In August 2025, the agency told Rezolute it would not be required to conduct a randomized, placebo-controlled trial for its lead candidate in hypoglycemia caused by tumor hyperinsulinism (HI). Onlookers had questioned the rationale for conducting a randomized study in this indication, CEO Nevan Charles Elam told BioSpace, “And sure enough, FDA said, ‘Guess what? You don’t need to.’” Instead, the FDA said, Rezolute could run a truncated open-label study of ersodetug in as few as 16 patients with tumor HI, according to a company announcement in September.

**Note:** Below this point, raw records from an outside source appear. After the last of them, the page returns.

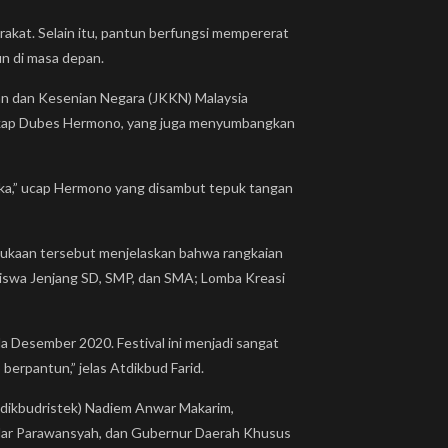
arakat. Selain itu, pantun berfungsi mempererat
un di masa depan.
an dan Kesenian Negara (JKKN) Malaysia
 ungkap Dubes Hermono, yang juga menyumbangkan
uka,” ucap Hermono yang disambut tepuk tangan
bukaan tersebut menjelaskan bahwa rangkaian
 Siswa Jenjang SD, SMP, dan SMA; Lomba Kreasi
 Desember 2020. Festival ini menjadi sangat
erpantun,” jelas Atdikbud Farid.
ndikbudristek) Nadiem Anwar Makarim,
dar Parawansyah, dan Gubernur Daerah Khusus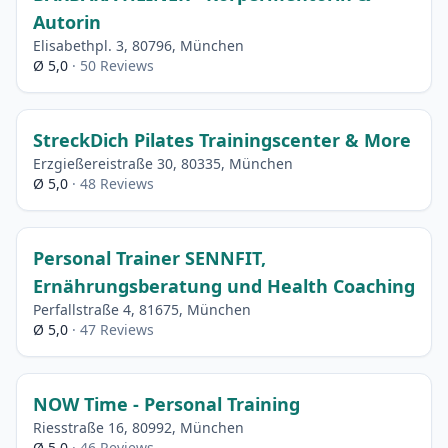
Autorin
Elisabethpl. 3, 80796, München
Ø 5,0
· 50 Reviews
StreckDich Pilates Trainingscenter & More
Erzgießereistraße 30, 80335, München
Ø 5,0
· 48 Reviews
Personal Trainer SENNFIT,
Ernährungsberatung und Health Coaching
Perfallstraße 4, 81675, München
Ø 5,0
· 47 Reviews
NOW Time - Personal Training
Riesstraße 16, 80992, München
Ø 5,0
· 46 Reviews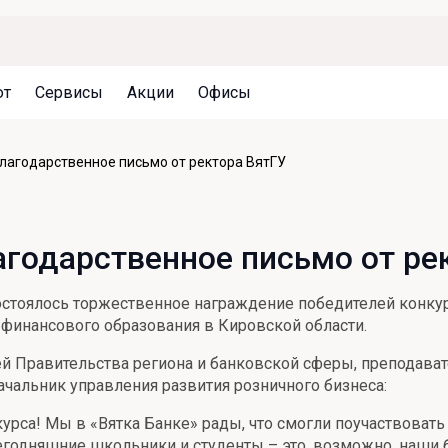
ют
Сервисы
Акции
Офисы
Может быть полезно
Может быть полезно
Может быть полезно
благодарственное письмо от ректора ВятГУ
Система страхования вкладов
Привилегии для клиентов
Документы
Налогообложение вкладов
Оплата кредита
Уведомление об операциях
агодарственное письмо от ре
Архив вкладов
Реструктуризация
Кешбэк
Документы
состоялось торжественное награждение победителей конку
Оценка недвижимости
финансового образования в Кировской области.
Подбор новой недвижимости
й Правительства региона и банковской сферы, преподавате
ачальник управления развития розничного бизнеса:
урса! Мы в «Вятка Банке» рады, что смогли поучаствовать
егодняшние школьники и студенты – это, возможно, наши 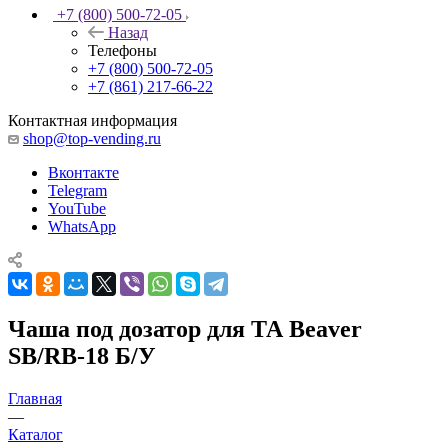
+7 (800) 500-72-05
Назад
Телефоны
+7 (800) 500-72-05
+7 (861) 217-66-22
Контактная информация
shop@top-vending.ru
Вконтакте
Telegram
YouTube
WhatsApp
Чаша под дозатор для ТА Beaver
SB/RB-18 Б/У
Главная
—
Каталог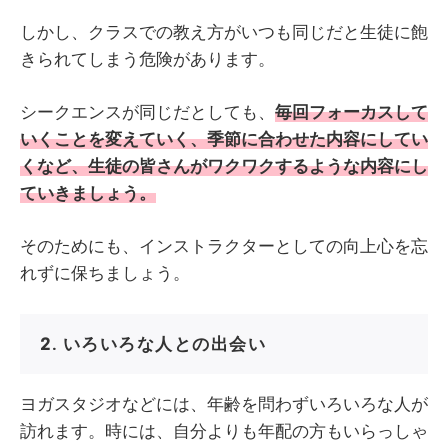
しかし、クラスでの教え方がいつも同じだと生徒に飽
きられてしまう危険があります。
シークエンスが同じだとしても、
毎回フォーカスして
いくことを変えていく、季節に合わせた内容にしてい
くなど、生徒の皆さんがワクワクするような内容にし
ていきましょう。
そのためにも、インストラクターとしての向上心を忘
れずに保ちましょう。
2. いろいろな人との出会い
ヨガスタジオなどには、年齢を問わずいろいろな人が
訪れます。時には、自分よりも年配の方もいらっしゃ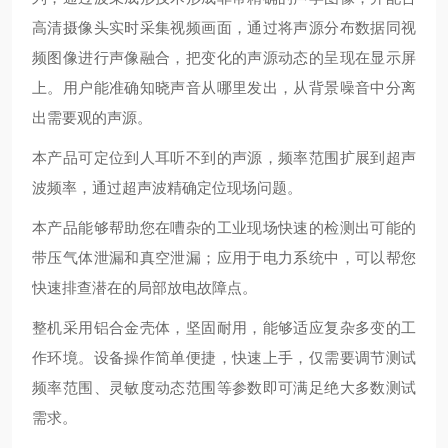
高清摄像头实时采集视频画面，通过将声源分布数据同视
频图像进行声像融合，把变化的声源动态的呈现在显示屏
上。用户能准确知晓声音从哪里发出，从背景噪音中分离
出需要观的声源。
本产品可定位到人耳听不到的声源，频率范围扩展到超声
波频率，通过超声波精确定位现场问题。
本产品能够帮助您在嘈杂的工业现场快速的检测出可能的
带压气体泄漏和真空泄漏；应用于电力系统中，可以帮您
快速排查潜在的局部放电故障点。
整机采用铝合金壳体，坚固耐用，能够适应复杂多变的工
作环境。设备操作简单便捷，快速上手，仅需要调节测试
频率范围、灵敏度动态范围等参数即可满足绝大多数测试
需求。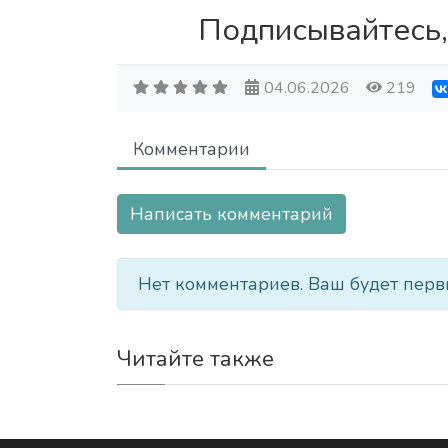
Подписывайтесь,
04.06.2026
219
Комментарии
Написать комментарий
Нет комментариев. Ваш будет перв
Читайте также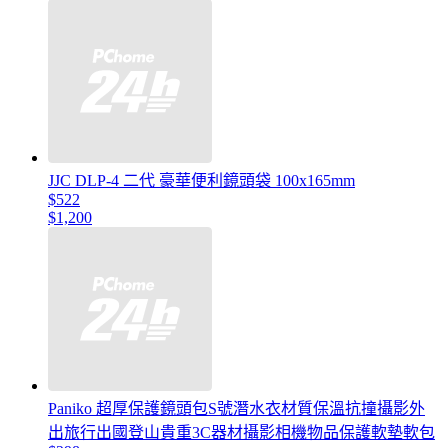
JJC DLP-4 二代 豪華便利鏡頭袋 100x165mm
$522
$1,200
Paniko 超厚保護鏡頭包S號潛水衣材質保溫抗撞攝影外
出旅行出國登山貴重3C器材攝影相機物品保護軟墊軟包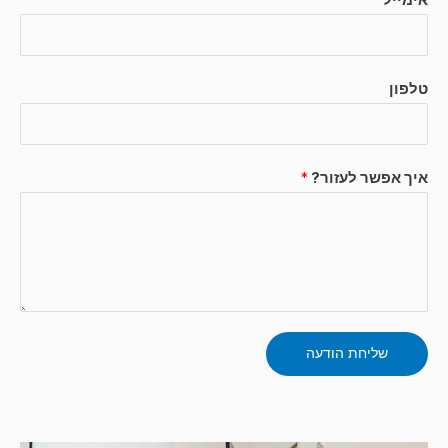
אימייל
*
טלפון
איך אפשר לעזור?
*
שליחת הודעה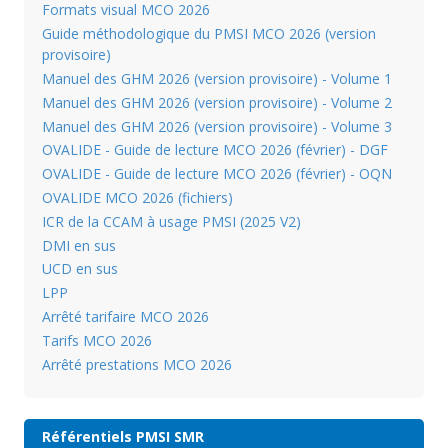
Formats visual MCO 2026
Guide méthodologique du PMSI MCO 2026 (version
provisoire)
Manuel des GHM 2026 (version provisoire) - Volume 1
Manuel des GHM 2026 (version provisoire) - Volume 2
Manuel des GHM 2026 (version provisoire) - Volume 3
OVALIDE - Guide de lecture MCO 2026 (février) - DGF
OVALIDE - Guide de lecture MCO 2026 (février) - OQN
OVALIDE MCO 2026 (fichiers)
ICR de la CCAM à usage PMSI (2025 V2)
DMI en sus
UCD en sus
LPP
Arrêté tarifaire MCO 2026
Tarifs MCO 2026
Arrêté prestations MCO 2026
Référentiels PMSI SMR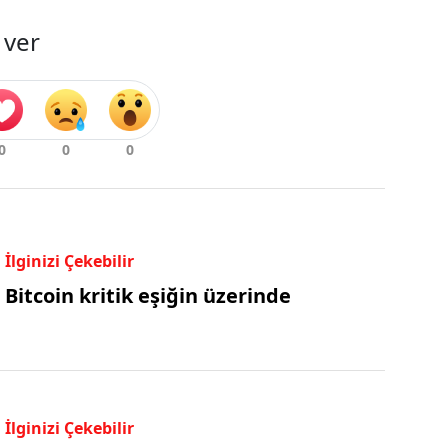
 ver
İlginizi Çekebilir
Bitcoin kritik eşiğin üzerinde
İlginizi Çekebilir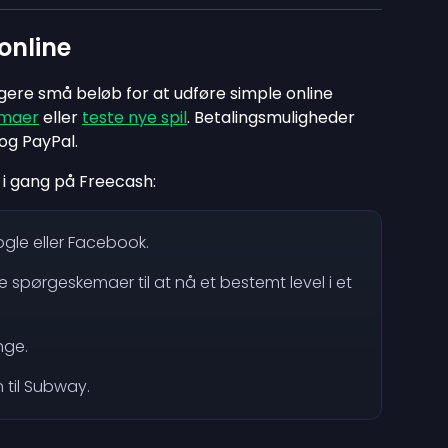
online
gere små beløb for at udføre simple online
emaer
eller
teste nye spil
. Betalingsmuligheder
og PayPal.
i gang på Freecash:
le eller Facebook.
spørgeskemaer til at nå et bestemt level i et
nge.
 til Subway.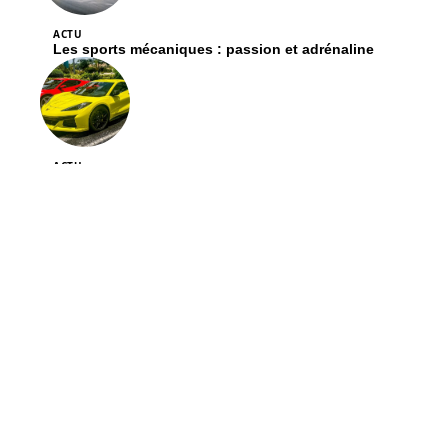
ACTU
Les sports mécaniques : passion et adrénaline
ACTU
Les tendances et modèles auto 2024 : ce qu’il faut
savoir
ACTU
Demander un devis comparatif pour votre crédit
auto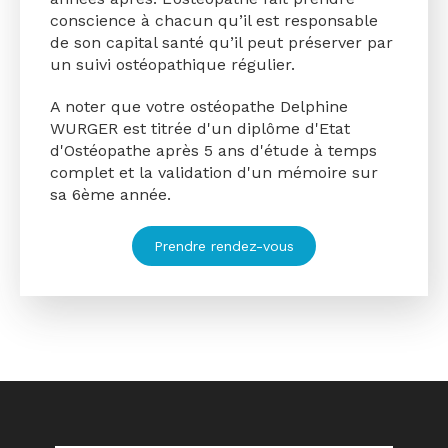
conscience à chacun qu’il est responsable
de son capital santé qu’il peut préserver par
un suivi ostéopathique régulier.
A noter que votre ostéopathe Delphine
WURGER est titrée d'un diplôme d'Etat
d'Ostéopathe après 5 ans d'étude à temps
complet et la validation d'un mémoire sur
sa 6ème année.
Prendre rendez-vous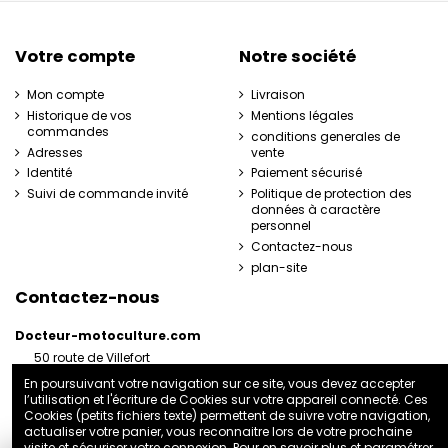
Votre compte
Notre société
Mon compte
Livraison
Historique de vos
Mentions légales
commandes
conditions generales de
Adresses
vente
Identité
Paiement sécurisé
Suivi de commande invité
Politique de protection des
données à caractère
personnel
Contactez-nous
plan-site
Contactez-nous
Docteur-motoculture.com
50 route de Villefort
48800 Pied-de-Borne
En poursuivant votre navigation sur ce site, vous devez accepter
France
l’utilisation et l'écriture de Cookies sur votre appareil connecté. Ces
06 35 41 62 07
Cookies (petits fichiers texte) permettent de suivre votre navigation,
actualiser votre panier, vous reconnaitre lors de votre prochaine
docteurmotoculture2@gmail.com
visite et sécuriser votre connexion. Pour en savoir plus et paramétrer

Rezolute was gifted more FDA flexibility last month when during a Type B meeting, the agency did not dismiss out of hand data from a Phase 3 trial of ersodetug in congenital hyperinsulinism, which failed both its primary and secondary endpoints. Instead, the FDA agreed that the missed endpoint, a reduction in hypoglycemia events, could have been confounded in part by behavioral factors. The agency encouraged Rezolute to submit study reports and analysis datasets for the agency to conduct its own analysis.
“For a division to say ‘We’re going to do our own analysis, if you give us the data set, because we’re curious’ . . . I haven’t seen that in years,” Elam said.
Another recent example of FDA flexibility is the recent approval of Denali Therapeutics’ Avlayah for Hunter syndrome. The nod was based on an open-label Phase 1/2 trial in which treatment with the enzyme replacement therapy led to a 91% reduction in levels of heparan sulfate in the cerebrospinal fluid, a key disease marker that is “reasonably likely to predict clinical benefit,” according to Denali’s approval announcement on March 25. Notably, REGENXBIO’s gene therapy for Hunter syndrome failed to receive approval earlier last month, with the FDA citing, among other sticking points, the company’s use of external controls, which it said “lack the comparability” with the trial patients, according to the complete response letter.
Ultimately, Gupta said, “FDA has consistently said that external or natural history controls can support approval, especially in rare diseases, but only when they’re fit for purpose and sufficiently reliable. What’s changed is the level of scrutiny around whether they truly meet that bar.”